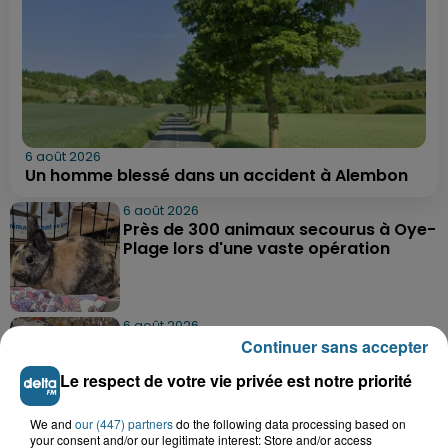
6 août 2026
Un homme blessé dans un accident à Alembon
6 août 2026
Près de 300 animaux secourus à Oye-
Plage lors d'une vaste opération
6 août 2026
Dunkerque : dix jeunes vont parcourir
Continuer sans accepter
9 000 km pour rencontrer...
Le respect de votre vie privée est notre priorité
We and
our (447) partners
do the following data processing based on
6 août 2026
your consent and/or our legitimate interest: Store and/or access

--------

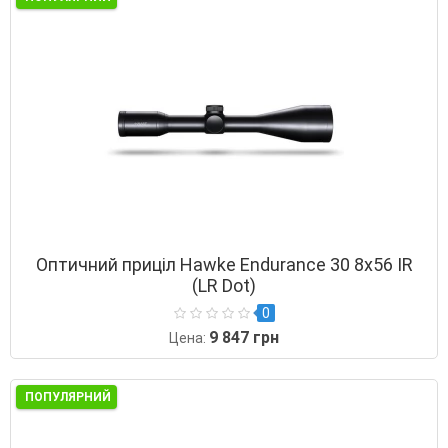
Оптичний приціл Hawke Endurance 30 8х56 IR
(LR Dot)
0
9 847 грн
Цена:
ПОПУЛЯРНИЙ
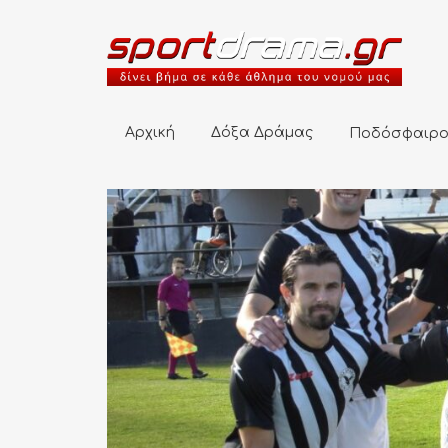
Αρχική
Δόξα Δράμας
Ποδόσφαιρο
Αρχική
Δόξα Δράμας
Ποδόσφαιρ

--------

**Required action**
Exact duplication is required for the lines above, from the line that contains "Dunkerque : dix jeunes vont parcourir" to the line that contains "your consent and/or", inclusive; omit all others.

**Result for this exercise**
Dunkerque : dix jeunes vont parcourir
Continuer sans accepter
9 000 km pour rencontrer...
Le respect de votre vie privée est notre priorité
We and
our (447) partners
do the following data processing based on
6 août 2026
your consent and/or our legitimate interest: Store and/or access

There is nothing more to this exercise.